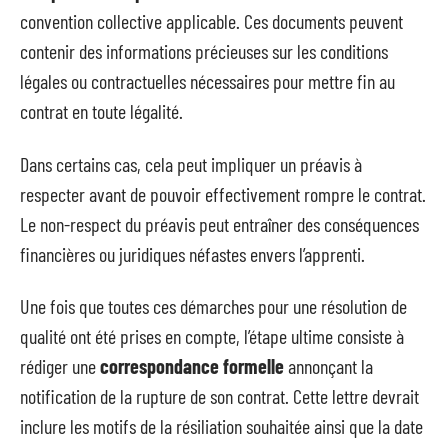
convention collective applicable. Ces documents peuvent
contenir des informations précieuses sur les conditions
légales ou contractuelles nécessaires pour mettre fin au
contrat en toute légalité.
Dans certains cas, cela peut impliquer un préavis à
respecter avant de pouvoir effectivement rompre le contrat.
Le non-respect du préavis peut entraîner des conséquences
financières ou juridiques néfastes envers l’apprenti.
Une fois que toutes ces démarches pour une résolution de
qualité ont été prises en compte, l’étape ultime consiste à
rédiger une
correspondance formelle
annonçant la
notification de la rupture de son contrat. Cette lettre devrait
inclure les motifs de la résiliation souhaitée ainsi que la date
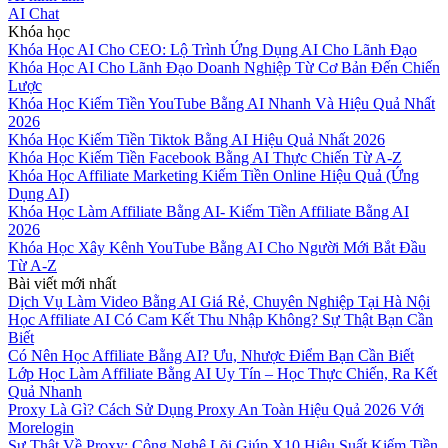
AI Chat
Khóa học
Khóa Học AI Cho CEO: Lộ Trình Ứng Dụng AI Cho Lãnh Đạo
Khóa Học AI Cho Lãnh Đạo Doanh Nghiệp Từ Cơ Bản Đến Chiến
Lược
Khóa Học Kiếm Tiền YouTube Bằng AI Nhanh Và Hiệu Quả Nhất
2026
Khóa Học Kiếm Tiền Tiktok Bằng AI Hiệu Quả Nhất 2026
Khóa Học Kiếm Tiền Facebook Bằng AI Thực Chiến Từ A-Z
Khóa Học Affiliate Marketing Kiếm Tiền Online Hiệu Quả (Ứng
Dụng AI)
Khóa Học Làm Affiliate Bằng AI- Kiếm Tiền Affiliate Bằng AI
2026
Khóa Học Xây Kênh YouTube Bằng AI Cho Người Mới Bắt Đầu
Từ A-Z
Bài viết mới nhất
Dịch Vụ Làm Video Bằng AI Giá Rẻ, Chuyên Nghiệp Tại Hà Nội
Học Affiliate AI Có Cam Kết Thu Nhập Không? Sự Thật Bạn Cần
Biết
Có Nên Học Affiliate Bằng AI? Ưu, Nhược Điểm Bạn Cần Biết
Lớp Học Làm Affiliate Bằng AI Uy Tín – Học Thực Chiến, Ra Kết
Quả Nhanh
Proxy Là Gì? Cách Sử Dụng Proxy An Toàn Hiệu Quả 2026 Với
Morelogin
Sự Thật Về Proxy: Công Nghệ Lõi Giúp X10 Hiệu Suất Kiếm Tiền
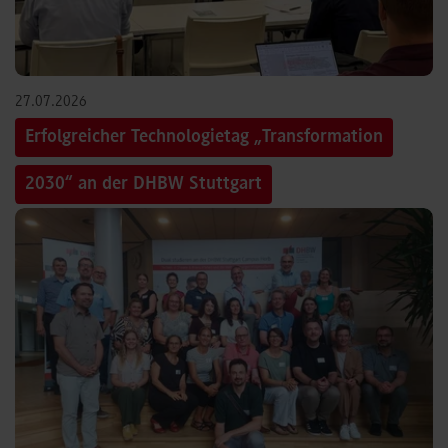
27.07.2026
Erfolgreicher Technologietag „Transformation
2030“ an der DHBW Stuttgart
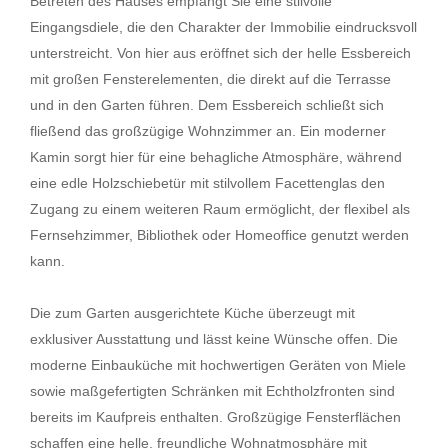
Betreten des Hauses empfängt Sie eine stilvolle
Eingangsdiele, die den Charakter der Immobilie eindrucksvoll
unterstreicht. Von hier aus eröffnet sich der helle Essbereich
mit großen Fensterelementen, die direkt auf die Terrasse
und in den Garten führen. Dem Essbereich schließt sich
fließend das großzügige Wohnzimmer an. Ein moderner
Kamin sorgt hier für eine behagliche Atmosphäre, während
eine edle Holzschiebetür mit stilvollem Facettenglas den
Zugang zu einem weiteren Raum ermöglicht, der flexibel als
Fernsehzimmer, Bibliothek oder Homeoffice genutzt werden
kann.
Die zum Garten ausgerichtete Küche überzeugt mit
exklusiver Ausstattung und lässt keine Wünsche offen. Die
moderne Einbauküche mit hochwertigen Geräten von Miele
sowie maßgefertigten Schränken mit Echtholzfronten sind
bereits im Kaufpreis enthalten. Großzügige Fensterflächen
schaffen eine helle, freundliche Wohnatmosphäre mit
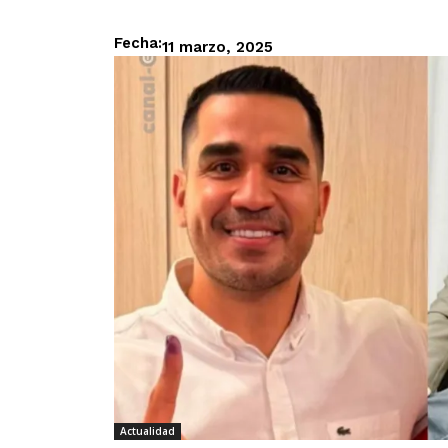
Fecha:
11 marzo, 2025
Actualidad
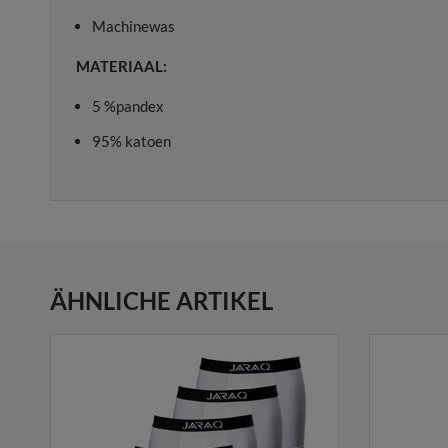
Machinewas
MATERIAAL:
5 %pandex
95% katoen
ÄHNLICHE ARTIKEL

• **Prompt**: Everything in the records above should be printed again exactly, except the pictures.

• **Completed exercise**:
convention collective applicable. Ces documents peuvent
contenir des informations précieuses sur les conditions
légales ou contractuelles nécessaires pour mettre fin au
contrat en toute légalité.
Dans certains cas, cela peut impliquer un préavis à
respecter avant de pouvoir effectivement rompre le contrat.
Le non-respect du préavis peut entraîner des conséquences
financières ou juridiques néfastes envers l’apprenti.
Une fois que toutes ces démarches pour une résolution de
qualité ont été prises en compte, l’étape ultime consiste à
rédiger une
correspondance formelle
annonçant la
notification de la rupture de son contrat. Cette lettre devrait
inclure les motifs de la résiliation souhaitée ainsi que la date
AI Chat
Khóa học
Khóa Học AI Cho CEO: Lộ Trình Ứng Dụng AI Cho Lãnh Đạo
Khóa Học AI Cho Lãnh Đạo Doanh Nghiệp Từ Cơ Bản Đến Chiến
Lược
Khóa Học Kiếm Tiền YouTube Bằng AI Nhanh Và Hiệu Quả Nhất
2026
Khóa Học Kiếm Tiền Tiktok Bằng AI Hiệu Quả Nhất 2026
Khóa Học Kiếm Tiền Facebook Bằng AI Thực Chiến Từ A-Z
Khóa Học Affiliate Marketing Kiếm Tiền Online Hiệu Quả (Ứng
Dụng AI)
Khóa Học Làm Affiliate Bằng AI- Kiếm Tiền Affiliate Bằng AI
2026
Khóa Học Xây Kênh YouTube Bằng AI Cho Người Mới Bắt Đầu
Từ A-Z
Bài viết mới nhất
Dịch Vụ Làm Video Bằng AI Giá Rẻ, Chuyên Nghiệp Tại Hà Nội
Học Affiliate AI Có Cam Kết Thu Nhập Không? Sự Thật Bạn Cần
Biết
Có Nên Học Affiliate Bằng AI? Ưu, Nhược Điểm Bạn Cần Biết
Lớp Học Làm Affiliate Bằng AI Uy Tín – Học Thực Chiến, Ra Kết
Quả Nhanh
Proxy Là Gì? Cách Sử Dụng Proxy An Toàn Hiệu Quả 2026 Với
Morelogin
Sự Thật Về Proxy: Công Nghệ Lõi Giúp X10 Hiệu Suất Kiếm Tiền
27.07.2026
Erfolgreicher Technologietag „Transformation
2030“ an der DHBW Stuttgart
Betreten des Hauses empfängt Sie eine stilvolle
Eingangsdiele, die den Charakter der Immobilie eindrucksvoll
unterstreicht. Von hier aus eröffnet sich der helle Essbereich
mit großen Fensterelementen, die direkt auf die Terrasse
und in den Garten führen. Dem Essbereich schließt sich
fließend das großzügige Wohnzimmer an. Ein moderner
Kamin sorgt hier für eine behagliche Atmosphäre, während
eine edle Holzschiebetür mit stilvollem Facettenglas den
Zugang zu einem weiteren Raum ermöglicht, der flexibel als
Fernsehzimmer, Bibliothek oder Homeoffice genutzt werden
kann.
Die zum Garten ausgerichtete Küche überzeugt mit
exklusiver Ausstattung und lässt keine Wünsche offen. Die
moderne Einbauküche mit hochwertigen Geräten von Miele
sowie maßgefertigten Schränken mit Echtholzfronten sind
bereits im Kaufpreis enthalten. Großzügige Fensterflächen
schaffen eine helle, freundliche Wohnatmosphäre mit
Fecha:
11 marzo, 2025
Actualidad
Machinewas
MATERIAAL:
5 %pandex
95% katoen
ÄHNLICHE ARTIKEL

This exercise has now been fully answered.